═════ RAW DATA ═════
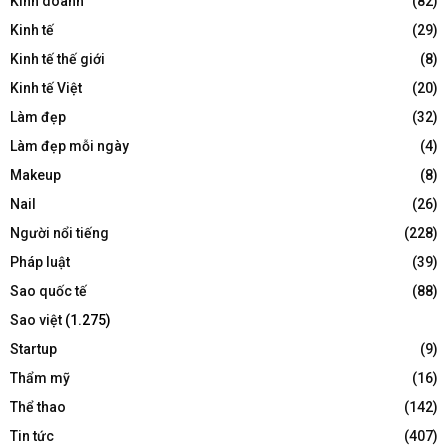
Kinh doanh
(82)
Kinh tế
(29)
Kinh tế thế giới
(8)
Kinh tế Việt
(20)
Làm đẹp
(32)
Làm đẹp mỗi ngày
(4)
Makeup
(8)
Nail
(26)
Người nổi tiếng
(228)
Pháp luật
(39)
Sao quốc tế
(88)
Sao việt
(1.275)
Startup
(9)
Thẩm mỹ
(16)
Thể thao
(142)
Tin tức
(407)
═════
*THE PROBLEM*.
Search the listing for "Kinh" and show every line where it occurs.

*TASK RESPONSE*.
Kinh doanh
Kinh tế
Kinh tế thế giới
Kinh tế Việt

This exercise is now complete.